You’re Not Alone – Pet Grief is Real Part 2
 

You’re Not Alone – Pet Grief is Real
Part 2: Overcoming the Loss of Your Beloved Pet

Tracie Bluse Ward

Very Real Symptoms & Coping Strategies

This week, Sydney and I spoke to our friend and pet lover psychologist Shelly Poore to begin to understand some of the very real symptoms of pet grief and to explore meaningful ways she has helped her clients overcome the loss of a beloved pet. While she does not promote herself as a pet grief therapist, I was surprised when she told me that many of her everyday patients suffer from mild to severe depression resulting from the loss of their pet. Even more so, I was touched by the number of patients that she said felt guilty or apologized for feeling such sadness associated with pet grief. I wondered what could create this type of reaction when we don’t typically feel guilty or apologize when a person in our life passes on.

It seems that as a society we are only halfway there when it comes to our pet emotional intelligence. Most people have no problem today recognizing the deep love and affection we humans express for our best pet friends. We can even understand the emotional ties that lead a person to refer to their pet as their baby or child. However, outside of our true pet lover community, we have not yet fully evolved to the stage where we can empathize and appreciate the true sense of loss humans feel when they lose their beloved pets. As a result, more people are suffering from mild to severe pet loss depression because they feel uncomfortable seeking appropriate help for their grief.

We first need to recognize that as more of us humans create close loving bonds with our pets, the more we are going to feel a terrible loss when they are gone. Therefore, pet grief should be accepted as a natural part of our healing process. As professionals, family members, and friends interacting with a growing population of people suffering from pet loss, we need to offer our support during their grieving process. We also need to learn to recognize the signs of depression and encourage our loved ones to seek appropriate help while reassuring them that their feelings are real.

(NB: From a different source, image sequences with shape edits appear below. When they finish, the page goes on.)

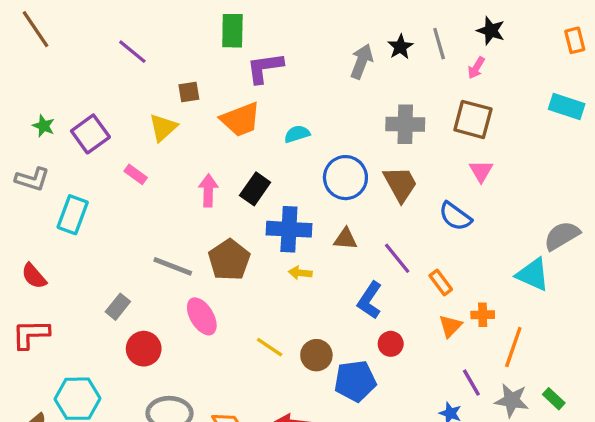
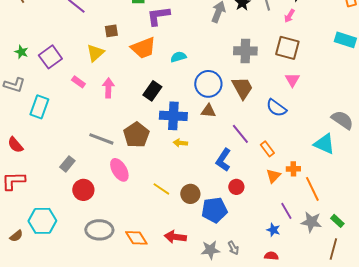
pink arrow: (208, 190) -> (108, 88), moved
gray semicircle: (562, 236) -> (342, 120), turned 65
brown triangle: (345, 239) -> (208, 111), moved
orange line: (513, 347) -> (312, 189), turned -45

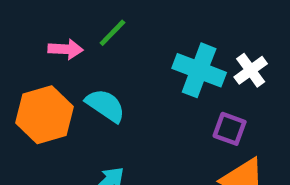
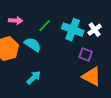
green line: (112, 33) -> (45, 26), moved

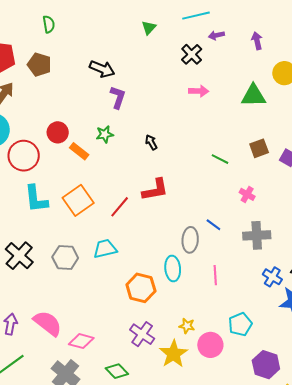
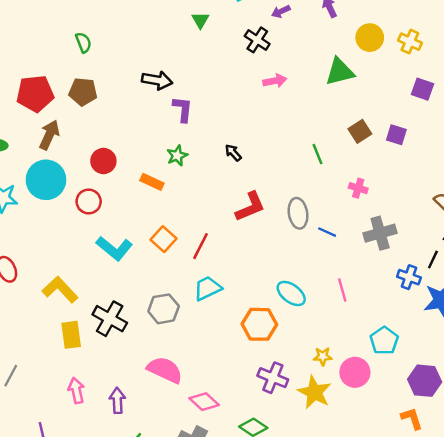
red circle: (58, 132) -> (103, 161), moved
red circle: (24, 156) -> (89, 201), size x0.7
green line: (220, 159) -> (317, 154), turned 54
cyan L-shape: (36, 199) -> (114, 248), turned -32
orange square: (78, 200) -> (164, 239), size x0.7
red line: (120, 207) -> (200, 246), moved
gray ellipse: (190, 240) -> (298, 213), moved
cyan ellipse: (173, 268) -> (291, 293), turned -35
pink semicircle: (48, 323) -> (165, 370), moved
pink diamond: (81, 341) -> (204, 402), turned 40

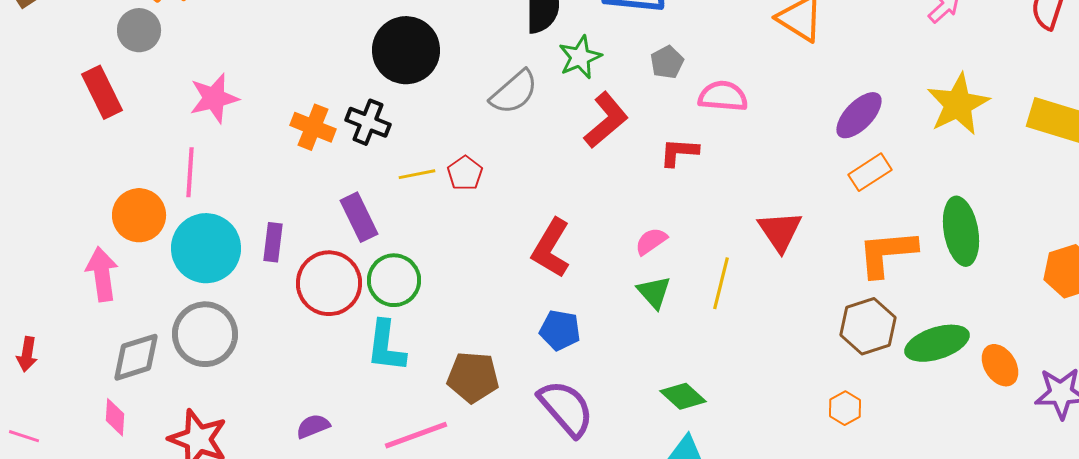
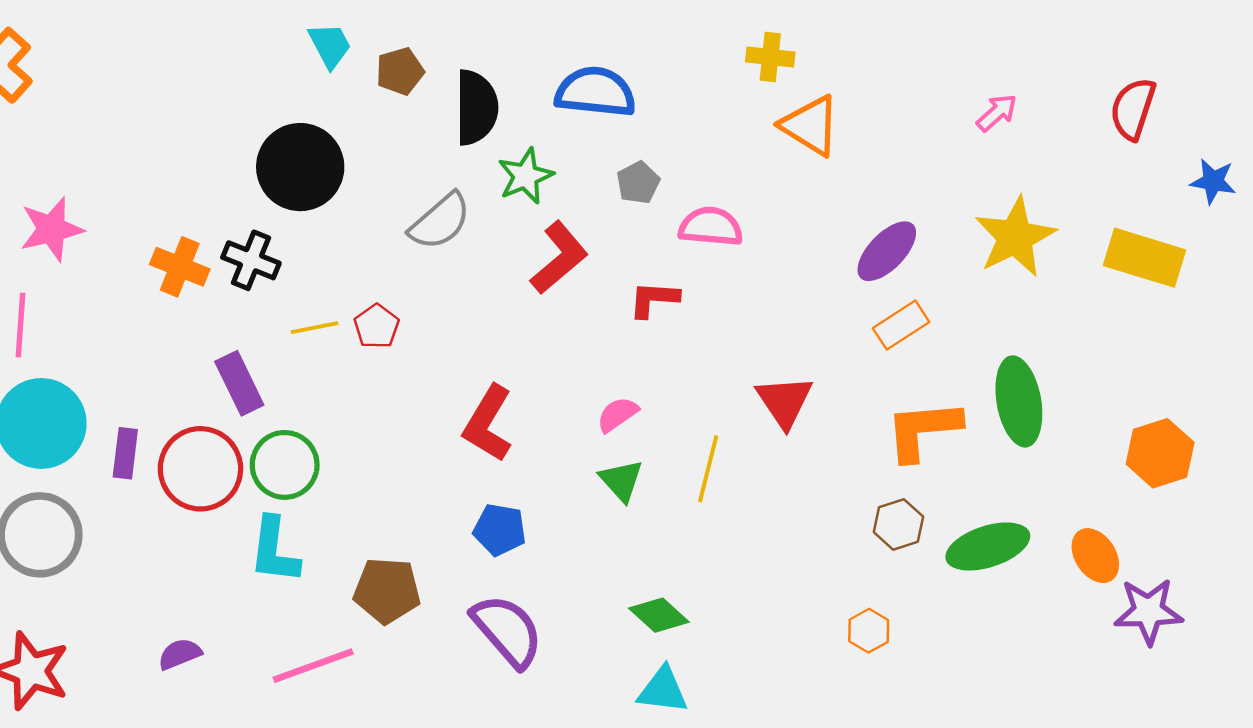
purple rectangle: (273, 242) -> (125, 453), moved
brown hexagon: (868, 326) -> (898, 524), size x0.7
orange ellipse: (1000, 365) -> (1095, 556), moved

Coping with Pet Loss Grief and Depression

Recognizing that we all express our emotions differently, I asked Shelly to help me distinguish normal pet loss grief from pet loss depression. She said that typically a person experiences moderate to severe grief for weeks or even a couple of months after the loss of a pet. Grief can be expressed in a range of emotions from sadness, denial, anger, confusion, loss of appetite, loss of sleep, and even withdrawal. However, when we notice emotions or behaviors that seem unusual or more severe including an inability to function or take care of ourselves, or we begin talking about ending our life, we need to seek professional help immediately. She warns that we could be suffering from pet loss depression. As with any type of depression, this is a serious condition that needs professional support.

I also asked Shelly for some coping strategies to share with my friends and family when we experience the loss of a beloved pet. Her response again was very helpful.

• Recognize that pet loss grief is normal and an important part of the healing process.
• Allow your grief to surface rather than trying to oppress or bury it.
• You may want to schedule times during the day when you allow yourself to reflect or to feel sad.
• Keep some reminders of your pet visible and even walk the same route you walked with your pet for a while.
• Spend time with other pet lovers as they will understand and provide support to you during your time of grief.
• Give yourself time to heal before you think about another pet.
• If your grief becomes so intense that you cannot function normally, seek help from a pet loss support group or a professional.

Raising our Emotional Intelligence

I hope that with greater awareness and visibility we can raise our emotional intelligence and become more supportive, comforting, and knowledgeable as our loved ones and friends search for meaningful ways to overcome the loss of their beloved pets. Fortunately, we don’t need to learn a new set of social skills, nor do we need professional training to offer effective help. We simply need to take our queues from human loss and respond to pet loss using similar strategies.

• Send a personalized note and condolence card.
• Call or visit that person more frequently.
• Allow them time to express their sadness and grief and listen to their stories about their beloved pet.
• Help them find ways to remember what they most loved about their pet.
• Make sure they are eating, sleeping, and taking care of themselves or provide support where needed.
• Watch for signs of depression and help them find trusted professional help.

Resources

Recognize that grieving is a normal part of the healing process. Here are a few supportive resources where you can seek help for pet loss and pet grief:

• Talk to your veterinarian about local resources.
• Search your local yellow pages for pet loss support groups.
• Call your animal humane center for expert resources.
• Talk to a trusted counselor, psychiatrist or psychologist.
• Meet with a group of fellow pet lovers.

Coming Next Week

Next week we’ll share a pet memorial service and My Best Friend Pet Story to remember sweet Marshall. Until then, remember there are thousands of pet lovers experiencing pet grief everyday. Some may even need support for depression. You are not alone. There are many resources ready to help. We wish you strength and comfort for your broken heart.